"Half my poet-friends think I am insane to waste my time writing about sports and to loiter in the company of professional athletes. The other half would murder to take my place." So Donald Hall introduces his collected sports writings, confirming the somewhat throaty title with notice that we're going to get some writing here. Cuffs are shot; the poet's eye is going to focus on our sweatiest pastimes.
"In the country of baseball," Hall says, in an essay of the same title, "men rise to glory in their twenties and their early thirties -- a garland briefer than a girl's, or at least briefer than a young woman's -- with an abrupt rise, like scaling a cliff, and then the long meadow slopes downward. Citizens of the country of baseball retire and yet they never retire. At first it may seem that they lose everything . . . but as they wake from their first shock they discover they live in the same place, but that they live in continual twilight, paler and fainter than the noon of games." Yep, that's writing.
Its author, a confessed jock manque', finally throws up his hands at a lifetime of athletic frustration (except for ping-pong), settles for spectatorship and finds in that role the soul's balm that poets need, that other writers get from Scotch, adultery, trout-murder. Hall's is ultra-spectatorship, however: He contrives to attend spring training, to hang out in locker rooms; he writes of how he makes connection with sports in a poet's life.
The title essay demonstrates the method -- openly acknowledged Plimptonizing -- and establishes the flavor. It's a journal of a week of spring training with the Pittsburgh Pirates in 1973. Hall works out with the team, offering himself as aging butt, painfully acquiring a kind of mascot status. Eschewing Plimpton's aging-preppie cool, Hall burbles with a continuing amazed joy at being in the Presence. Donning a team uniform for the first time, "I discover that my sense of calm and control increases. I feel as if I could walk into bullets. I am aware that my happiness now is as absurd as my earlier terror." This innocent fervor is the book's greatest charm.
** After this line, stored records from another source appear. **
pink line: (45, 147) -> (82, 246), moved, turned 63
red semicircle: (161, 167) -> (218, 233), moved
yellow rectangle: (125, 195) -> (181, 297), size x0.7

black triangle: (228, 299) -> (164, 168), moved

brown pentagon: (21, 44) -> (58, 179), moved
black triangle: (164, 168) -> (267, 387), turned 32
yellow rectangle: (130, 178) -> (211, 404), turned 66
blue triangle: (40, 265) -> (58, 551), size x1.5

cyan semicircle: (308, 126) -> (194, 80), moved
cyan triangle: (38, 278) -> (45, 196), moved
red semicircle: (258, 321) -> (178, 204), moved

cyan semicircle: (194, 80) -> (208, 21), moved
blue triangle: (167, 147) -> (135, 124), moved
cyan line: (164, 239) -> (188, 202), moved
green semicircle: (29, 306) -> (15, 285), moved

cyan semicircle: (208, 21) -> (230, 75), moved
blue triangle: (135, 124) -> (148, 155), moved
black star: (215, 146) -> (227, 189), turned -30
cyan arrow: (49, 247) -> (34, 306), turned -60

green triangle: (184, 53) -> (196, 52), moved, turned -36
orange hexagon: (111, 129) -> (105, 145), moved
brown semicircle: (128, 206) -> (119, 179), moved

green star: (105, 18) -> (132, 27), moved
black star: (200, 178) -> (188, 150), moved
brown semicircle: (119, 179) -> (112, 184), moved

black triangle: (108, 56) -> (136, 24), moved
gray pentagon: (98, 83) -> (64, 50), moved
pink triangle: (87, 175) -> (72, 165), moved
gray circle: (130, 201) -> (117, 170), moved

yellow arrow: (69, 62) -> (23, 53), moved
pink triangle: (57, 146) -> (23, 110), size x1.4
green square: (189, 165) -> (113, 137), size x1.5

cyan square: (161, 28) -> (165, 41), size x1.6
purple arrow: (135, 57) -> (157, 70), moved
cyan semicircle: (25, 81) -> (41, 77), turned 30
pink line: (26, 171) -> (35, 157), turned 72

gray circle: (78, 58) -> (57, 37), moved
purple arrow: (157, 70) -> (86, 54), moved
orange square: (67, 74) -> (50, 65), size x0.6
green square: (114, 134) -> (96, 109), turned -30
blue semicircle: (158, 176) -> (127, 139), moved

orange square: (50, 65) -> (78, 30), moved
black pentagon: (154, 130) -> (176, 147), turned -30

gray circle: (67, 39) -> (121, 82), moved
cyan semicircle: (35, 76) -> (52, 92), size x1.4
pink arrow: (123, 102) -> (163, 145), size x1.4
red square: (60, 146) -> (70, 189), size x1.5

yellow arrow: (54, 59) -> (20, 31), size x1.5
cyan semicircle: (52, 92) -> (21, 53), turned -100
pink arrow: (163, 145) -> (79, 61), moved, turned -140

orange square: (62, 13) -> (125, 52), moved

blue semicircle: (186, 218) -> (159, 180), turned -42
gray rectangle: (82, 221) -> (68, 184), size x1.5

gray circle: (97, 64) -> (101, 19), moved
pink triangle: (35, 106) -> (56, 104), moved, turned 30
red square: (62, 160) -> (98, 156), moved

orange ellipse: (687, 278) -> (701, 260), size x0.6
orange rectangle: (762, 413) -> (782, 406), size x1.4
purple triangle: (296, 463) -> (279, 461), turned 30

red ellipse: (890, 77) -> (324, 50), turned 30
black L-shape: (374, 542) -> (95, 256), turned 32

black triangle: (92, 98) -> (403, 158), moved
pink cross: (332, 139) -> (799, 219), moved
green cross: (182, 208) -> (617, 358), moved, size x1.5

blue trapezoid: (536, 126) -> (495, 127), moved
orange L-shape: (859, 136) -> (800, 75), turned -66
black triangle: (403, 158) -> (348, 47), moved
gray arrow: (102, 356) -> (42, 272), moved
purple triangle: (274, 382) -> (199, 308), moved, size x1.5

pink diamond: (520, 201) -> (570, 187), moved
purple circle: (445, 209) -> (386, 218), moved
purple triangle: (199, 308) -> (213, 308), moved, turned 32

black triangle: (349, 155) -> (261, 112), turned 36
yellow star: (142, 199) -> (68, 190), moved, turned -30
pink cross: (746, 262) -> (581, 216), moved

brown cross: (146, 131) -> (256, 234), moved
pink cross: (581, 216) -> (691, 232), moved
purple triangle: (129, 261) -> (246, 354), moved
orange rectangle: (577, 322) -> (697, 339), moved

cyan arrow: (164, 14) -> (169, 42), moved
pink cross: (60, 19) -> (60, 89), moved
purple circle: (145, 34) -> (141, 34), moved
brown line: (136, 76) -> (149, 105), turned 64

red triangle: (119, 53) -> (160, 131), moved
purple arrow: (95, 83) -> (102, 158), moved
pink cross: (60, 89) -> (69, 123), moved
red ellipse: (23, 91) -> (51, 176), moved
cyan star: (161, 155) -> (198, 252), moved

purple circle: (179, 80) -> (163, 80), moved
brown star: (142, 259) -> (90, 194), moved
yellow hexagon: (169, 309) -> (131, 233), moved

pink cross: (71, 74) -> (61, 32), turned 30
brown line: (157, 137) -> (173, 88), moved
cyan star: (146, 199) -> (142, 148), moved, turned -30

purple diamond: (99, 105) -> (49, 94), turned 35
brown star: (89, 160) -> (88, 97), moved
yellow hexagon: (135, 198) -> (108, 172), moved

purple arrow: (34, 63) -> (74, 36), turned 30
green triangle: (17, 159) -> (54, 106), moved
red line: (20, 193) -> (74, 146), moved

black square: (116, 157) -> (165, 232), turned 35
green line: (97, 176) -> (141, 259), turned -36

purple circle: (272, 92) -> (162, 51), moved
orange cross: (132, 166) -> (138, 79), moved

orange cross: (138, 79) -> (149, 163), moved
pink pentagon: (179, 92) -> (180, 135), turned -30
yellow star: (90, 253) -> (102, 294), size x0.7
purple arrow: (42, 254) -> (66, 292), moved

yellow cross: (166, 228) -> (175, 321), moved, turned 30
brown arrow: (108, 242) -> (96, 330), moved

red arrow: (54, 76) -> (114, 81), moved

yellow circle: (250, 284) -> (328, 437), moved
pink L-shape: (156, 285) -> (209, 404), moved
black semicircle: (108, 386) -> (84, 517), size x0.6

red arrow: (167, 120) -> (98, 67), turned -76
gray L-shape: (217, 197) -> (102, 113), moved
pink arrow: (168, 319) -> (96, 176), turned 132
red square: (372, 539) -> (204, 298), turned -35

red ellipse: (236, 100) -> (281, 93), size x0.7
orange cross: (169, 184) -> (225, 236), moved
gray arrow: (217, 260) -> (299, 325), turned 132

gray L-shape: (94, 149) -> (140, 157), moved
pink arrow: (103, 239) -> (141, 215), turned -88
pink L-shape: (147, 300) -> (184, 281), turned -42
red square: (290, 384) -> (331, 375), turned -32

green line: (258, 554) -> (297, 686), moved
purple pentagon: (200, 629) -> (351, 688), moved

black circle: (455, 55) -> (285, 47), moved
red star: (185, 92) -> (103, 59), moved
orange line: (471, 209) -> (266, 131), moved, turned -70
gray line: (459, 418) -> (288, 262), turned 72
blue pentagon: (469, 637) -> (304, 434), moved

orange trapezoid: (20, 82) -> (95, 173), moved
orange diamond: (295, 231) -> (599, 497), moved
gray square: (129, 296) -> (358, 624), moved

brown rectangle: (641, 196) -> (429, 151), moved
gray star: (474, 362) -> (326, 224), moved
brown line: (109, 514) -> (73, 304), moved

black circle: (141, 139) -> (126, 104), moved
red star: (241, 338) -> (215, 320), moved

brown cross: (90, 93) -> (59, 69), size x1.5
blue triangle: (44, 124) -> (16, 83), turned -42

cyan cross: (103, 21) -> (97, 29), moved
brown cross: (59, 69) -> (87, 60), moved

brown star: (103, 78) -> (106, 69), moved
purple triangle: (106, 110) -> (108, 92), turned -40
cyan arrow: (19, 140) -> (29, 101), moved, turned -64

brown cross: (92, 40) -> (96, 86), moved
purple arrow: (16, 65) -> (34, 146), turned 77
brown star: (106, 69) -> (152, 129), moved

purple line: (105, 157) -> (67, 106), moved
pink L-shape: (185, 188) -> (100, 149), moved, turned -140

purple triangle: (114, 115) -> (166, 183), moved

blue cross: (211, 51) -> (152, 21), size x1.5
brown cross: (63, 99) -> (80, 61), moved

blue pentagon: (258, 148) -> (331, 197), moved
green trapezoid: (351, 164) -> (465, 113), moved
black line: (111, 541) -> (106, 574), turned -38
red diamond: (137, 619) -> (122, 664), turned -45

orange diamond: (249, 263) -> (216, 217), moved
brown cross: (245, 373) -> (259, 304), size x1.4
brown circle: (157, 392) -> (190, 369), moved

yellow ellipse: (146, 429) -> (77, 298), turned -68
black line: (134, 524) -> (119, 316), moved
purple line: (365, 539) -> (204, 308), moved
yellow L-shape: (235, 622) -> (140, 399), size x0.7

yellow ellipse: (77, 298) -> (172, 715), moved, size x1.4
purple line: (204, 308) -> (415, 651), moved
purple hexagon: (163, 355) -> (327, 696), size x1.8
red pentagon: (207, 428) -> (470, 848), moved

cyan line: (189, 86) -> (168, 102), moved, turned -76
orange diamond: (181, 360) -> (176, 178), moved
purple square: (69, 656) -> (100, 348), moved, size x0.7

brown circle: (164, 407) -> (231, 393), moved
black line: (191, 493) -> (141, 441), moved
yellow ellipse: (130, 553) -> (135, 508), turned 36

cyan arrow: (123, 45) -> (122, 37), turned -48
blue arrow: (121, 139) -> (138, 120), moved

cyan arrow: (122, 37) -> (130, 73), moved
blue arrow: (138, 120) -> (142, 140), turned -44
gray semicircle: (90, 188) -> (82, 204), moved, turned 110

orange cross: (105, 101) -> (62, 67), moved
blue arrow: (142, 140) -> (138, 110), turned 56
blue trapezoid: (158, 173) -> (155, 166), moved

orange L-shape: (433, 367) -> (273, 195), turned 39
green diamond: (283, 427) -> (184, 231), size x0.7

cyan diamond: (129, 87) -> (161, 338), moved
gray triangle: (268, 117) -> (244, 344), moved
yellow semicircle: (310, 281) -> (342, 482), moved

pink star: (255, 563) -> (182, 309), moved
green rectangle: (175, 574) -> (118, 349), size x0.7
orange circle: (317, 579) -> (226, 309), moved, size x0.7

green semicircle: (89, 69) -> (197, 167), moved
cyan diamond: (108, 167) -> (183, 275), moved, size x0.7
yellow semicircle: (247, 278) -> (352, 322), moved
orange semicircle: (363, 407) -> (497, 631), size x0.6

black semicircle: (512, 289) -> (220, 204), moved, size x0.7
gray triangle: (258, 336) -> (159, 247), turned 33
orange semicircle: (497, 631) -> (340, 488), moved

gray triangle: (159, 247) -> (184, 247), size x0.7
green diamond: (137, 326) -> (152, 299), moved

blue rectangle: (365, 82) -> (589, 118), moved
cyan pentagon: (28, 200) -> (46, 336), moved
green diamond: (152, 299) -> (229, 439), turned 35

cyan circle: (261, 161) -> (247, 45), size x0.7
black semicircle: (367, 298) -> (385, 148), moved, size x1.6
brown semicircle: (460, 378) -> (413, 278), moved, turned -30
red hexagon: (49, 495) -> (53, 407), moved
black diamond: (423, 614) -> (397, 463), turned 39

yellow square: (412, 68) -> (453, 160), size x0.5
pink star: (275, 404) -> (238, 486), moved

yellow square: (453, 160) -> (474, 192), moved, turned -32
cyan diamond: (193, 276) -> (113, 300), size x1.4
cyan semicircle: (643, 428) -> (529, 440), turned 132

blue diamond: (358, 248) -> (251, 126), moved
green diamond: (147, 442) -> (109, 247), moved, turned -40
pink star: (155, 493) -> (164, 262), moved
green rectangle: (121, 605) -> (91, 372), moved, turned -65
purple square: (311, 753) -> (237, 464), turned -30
Among the book's entries, "The Poet's Game" is a mock-scholarly search for baseball-poet connections, with obligatory Marianne Moore anecdotes. "Proseball: Sports, Stories, and Style" is a lit-review of sportswriting, containing some frank dismissals but no surprises, serving chiefly to replay, with appropriate credit, some other people's anecdotes. There are shorter baseball pieces -- one actually entitled "Baseball and the Meaning of Life" -- and two poems. The nonbaseball entries are chiefly memoirist, but include a gentle profile of Boston Celtic Kevin McHale. All are lively, elegant, entertaining. The longest and best piece in the book is the excerpt from his fine "Dock Ellis and the Country of Baseball" (1974).
Hall is an engaging consciousness and writes a good line. Tiger Stadium is "like an old grocer who wears a straw hat and a blue necktie and is frail but don't you ever mention it." The young Ted Williams is "slim as a trout." "Both sports encourage penis-envy prose: football, envy of meat violence, splintered bone, and cleat marks on the eyeball; in basketball, gray-boy envy of black cool." But just as when reading Roger Angell -- one of Hall's non-athlete heroes -- dread finally begins to creep in: Hang onto your hat, here comes another one of those exquisite metaphors.
"Baseball is fathers and sons playing catch, the long arc of the years between," Hall says, plucking his title from one of his own numerous riffs on the aching-with-nostalgia, emerald-green-tableau school of baseball writing. "As the ripples in the sand (in the Kyoto garden) organize and formalize the dust which is dust, so the diamonds and rituals of baseball create an elegant, trivial, enchanted grid on which our suffering, shapeless, sinful day leans for the momentary grace of order."
Ah, poets. "Why did I omit to be an athlete?" Hall asks himself, and his writing provides some clues. "Fathers Playing Catch With Sons" is a little about people, a lot about emotions -- spectators' emotions, writerly emotions -- and not much about sports. Not about athletes. What makes an athlete is the fiery obsession with the acts themselves, with doing the physical thing. This Hall likewise omits.
A player spots him watching batting practice long before the game: " 'What're you doing here so early?' he asks, cocky and fresh and friendly. Oh, I tell him, I love baseball; I'll watch anything, even calisthenics." But what is it the poet's eye sees in mere calisthenics? What might the legendary precision of poetic language reveal to us of the game, the skills, the efforts themselves? Of why his heroes are so exceptional: of what they do so well?